Stored dataset items:
-.-.-

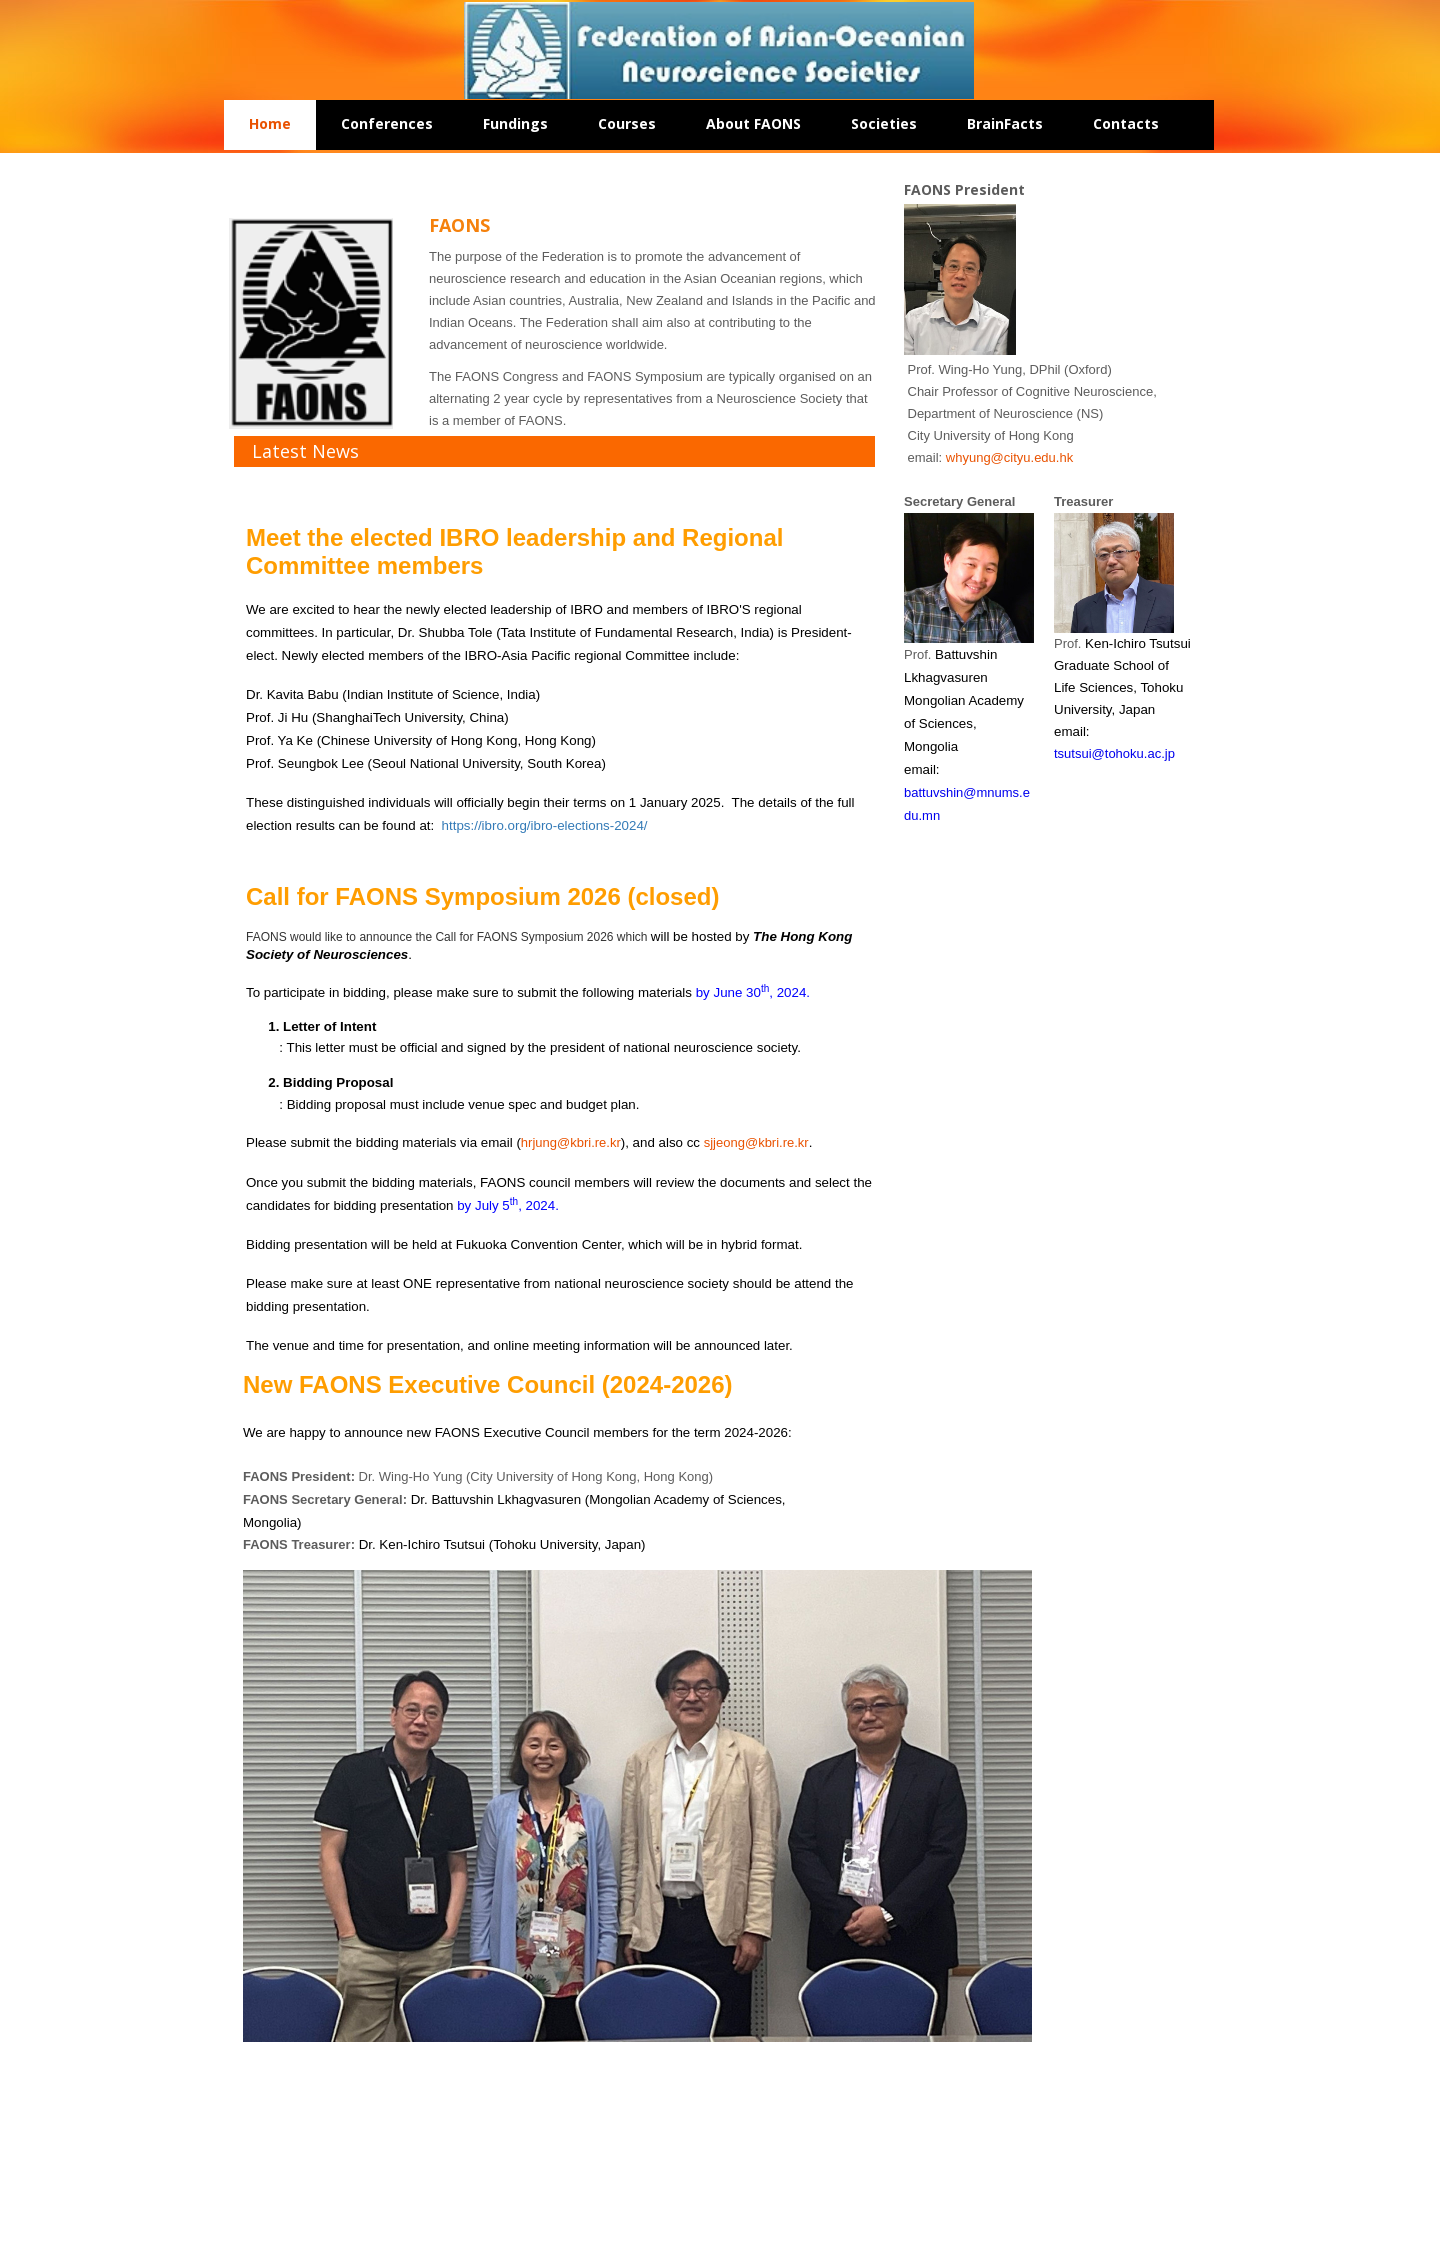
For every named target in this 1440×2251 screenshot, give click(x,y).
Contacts (1126, 123)
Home (270, 123)
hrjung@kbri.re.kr (571, 1142)
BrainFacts (1005, 123)
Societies (884, 123)
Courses (627, 123)
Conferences (387, 123)
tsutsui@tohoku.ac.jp (1114, 753)
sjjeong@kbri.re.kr (756, 1142)
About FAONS (753, 123)
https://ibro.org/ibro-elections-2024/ (545, 825)
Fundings (515, 123)
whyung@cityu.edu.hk (1009, 457)
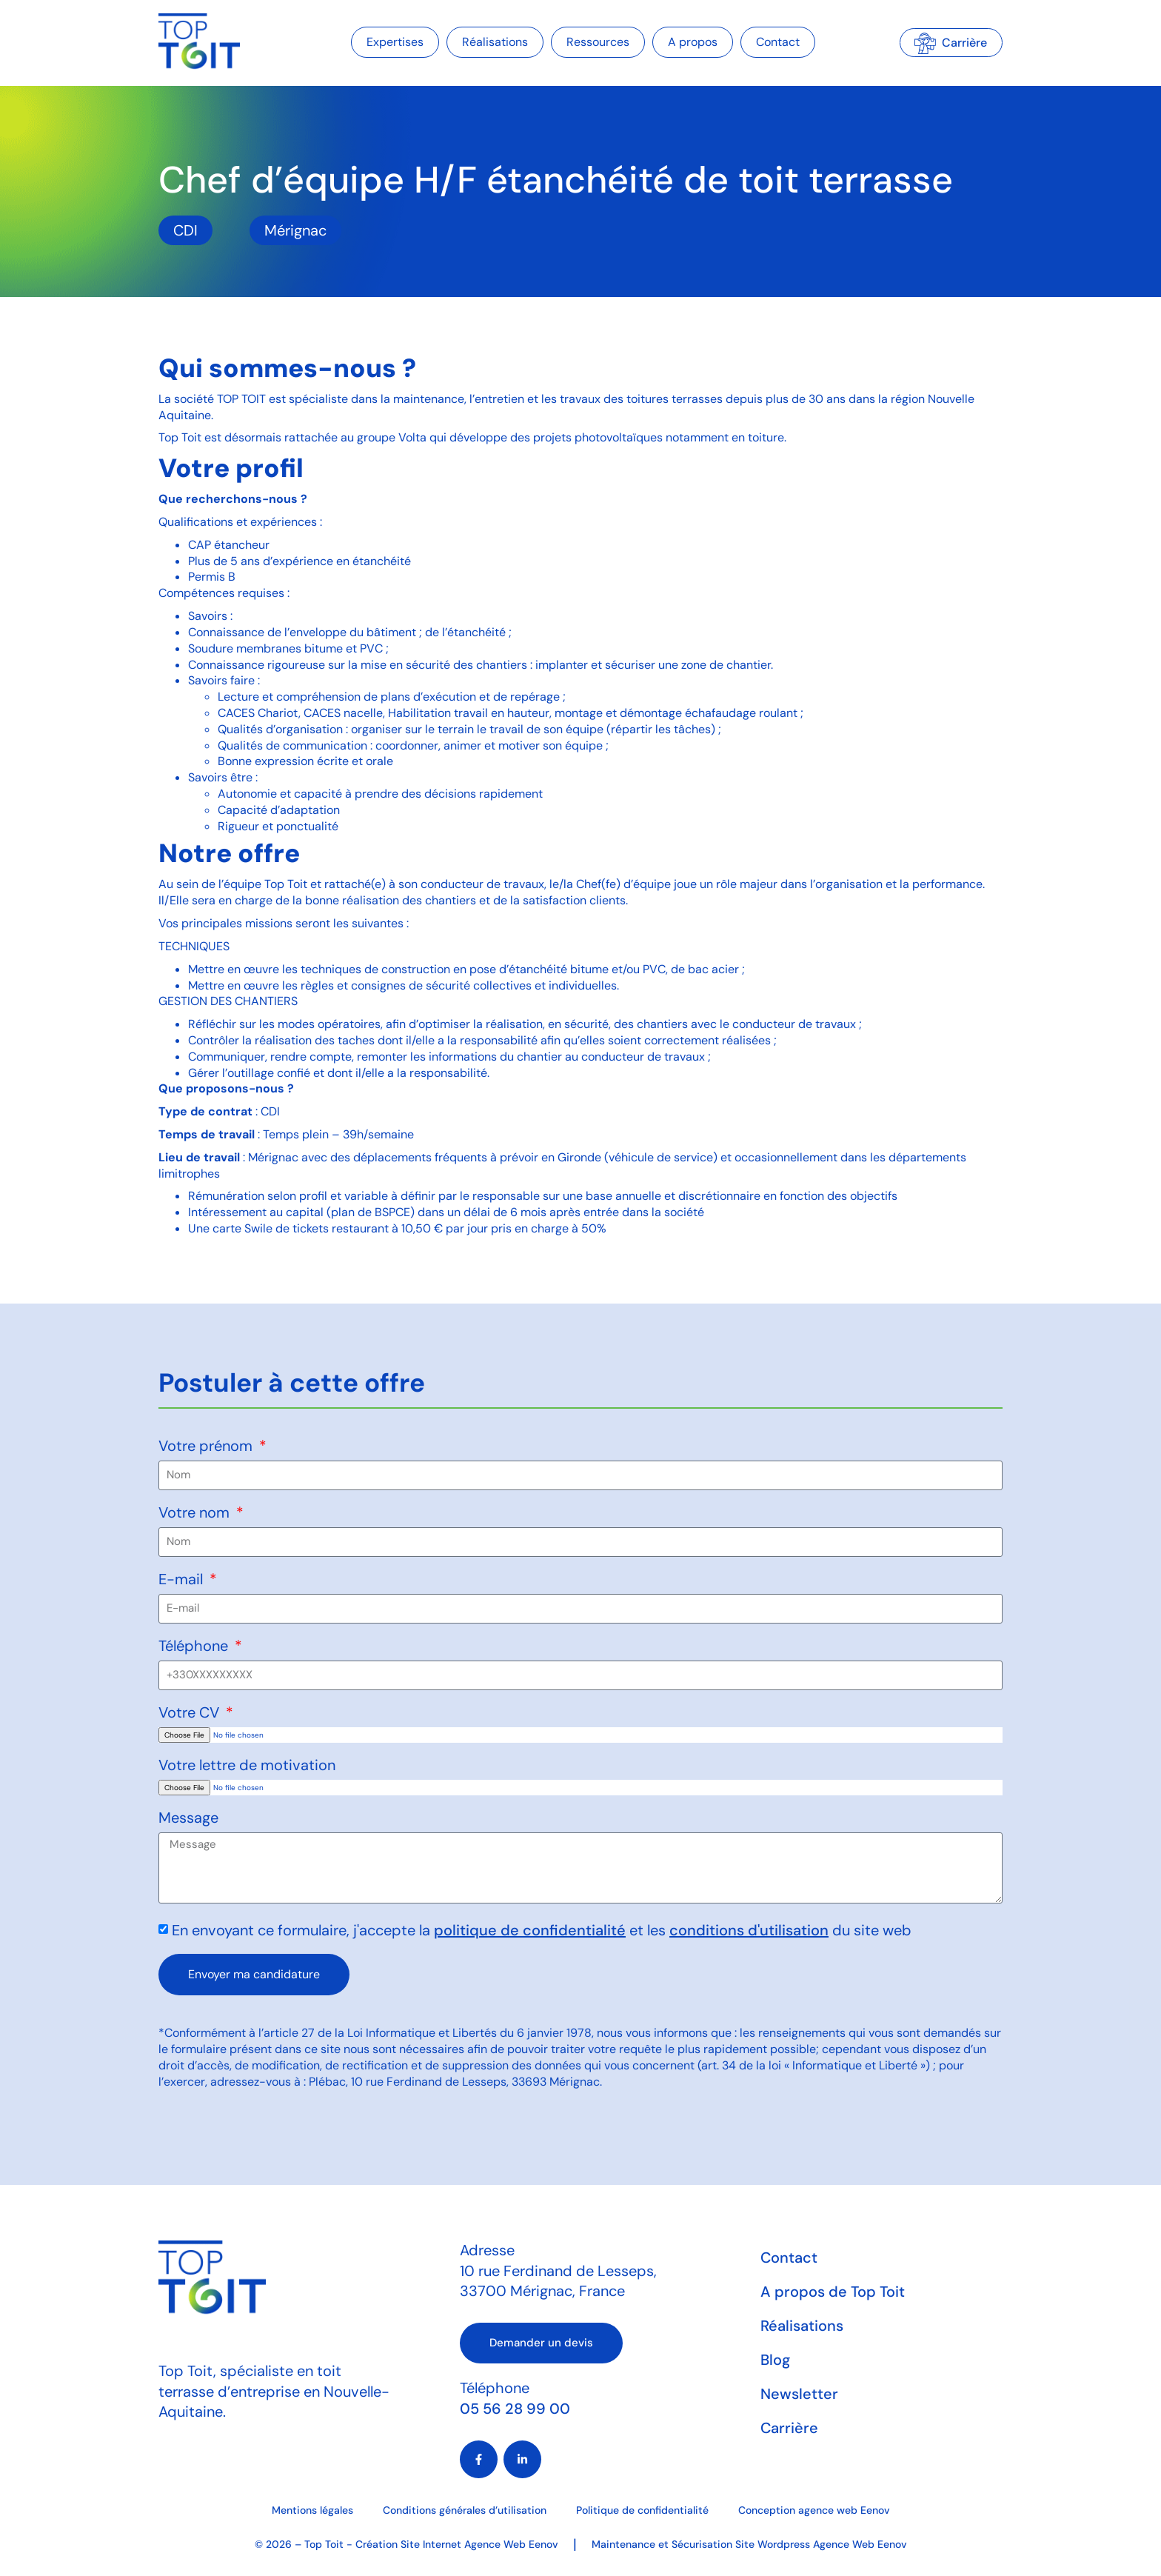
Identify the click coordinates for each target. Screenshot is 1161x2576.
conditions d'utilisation (749, 1930)
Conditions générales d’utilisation (464, 2510)
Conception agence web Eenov (814, 2510)
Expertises (395, 42)
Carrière (789, 2427)
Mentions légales (312, 2510)
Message (188, 1818)
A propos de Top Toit (832, 2291)
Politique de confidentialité (642, 2510)
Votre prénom (207, 1446)
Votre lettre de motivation (246, 1766)
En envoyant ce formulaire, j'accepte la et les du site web (541, 1930)
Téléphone (195, 1646)
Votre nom (195, 1513)
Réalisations (495, 42)
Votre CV (190, 1713)
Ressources (597, 42)
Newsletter (799, 2393)
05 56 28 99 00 (515, 2408)
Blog (775, 2359)
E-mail (182, 1580)
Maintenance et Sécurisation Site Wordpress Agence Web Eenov (749, 2544)
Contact (778, 42)
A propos (692, 42)
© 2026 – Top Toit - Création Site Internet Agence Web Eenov (406, 2544)
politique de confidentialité (530, 1930)
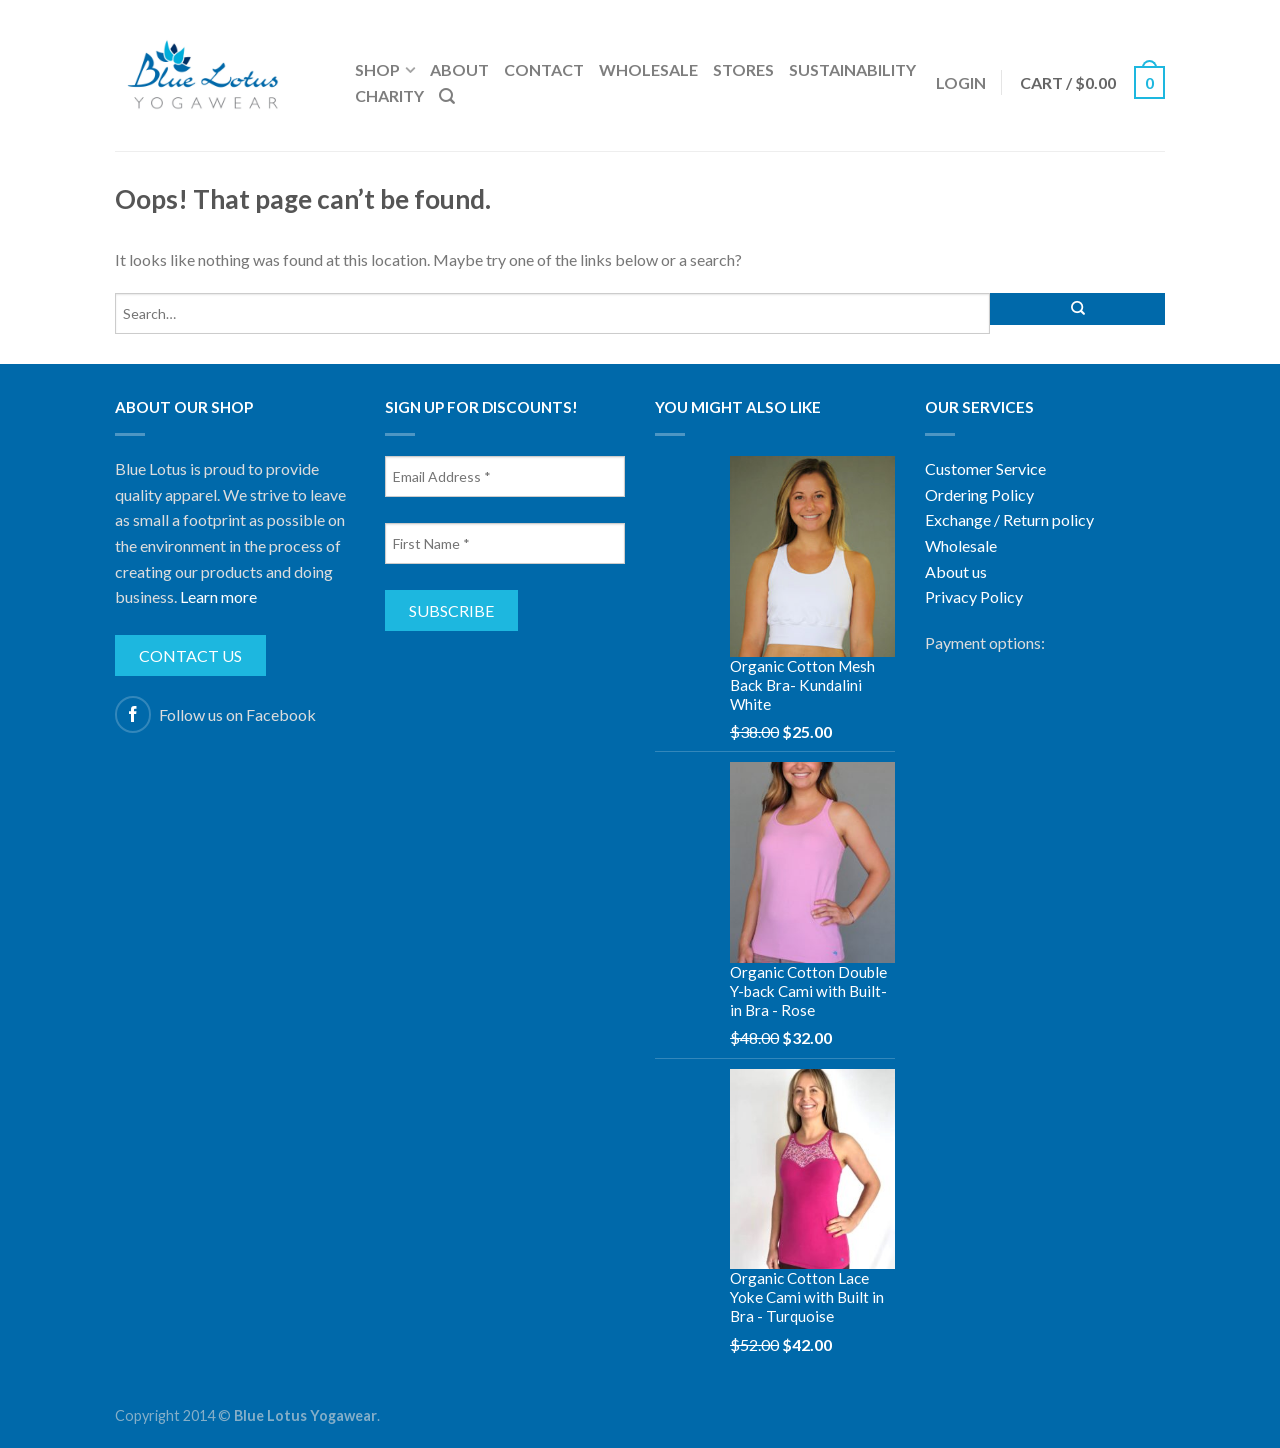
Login (961, 82)
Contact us (190, 655)
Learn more (218, 596)
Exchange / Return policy (1009, 519)
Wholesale (648, 69)
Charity (389, 95)
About (459, 69)
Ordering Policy (979, 494)
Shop (377, 69)
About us (956, 571)
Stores (743, 69)
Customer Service (985, 468)
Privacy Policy (974, 596)
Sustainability (852, 69)
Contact (544, 69)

-.-.-

**BRIEF**
Across all the records above, how many lines hold the word "confidentialité"? Answer with only that number.

**ANSWER FOR THIS EXERCISE**
2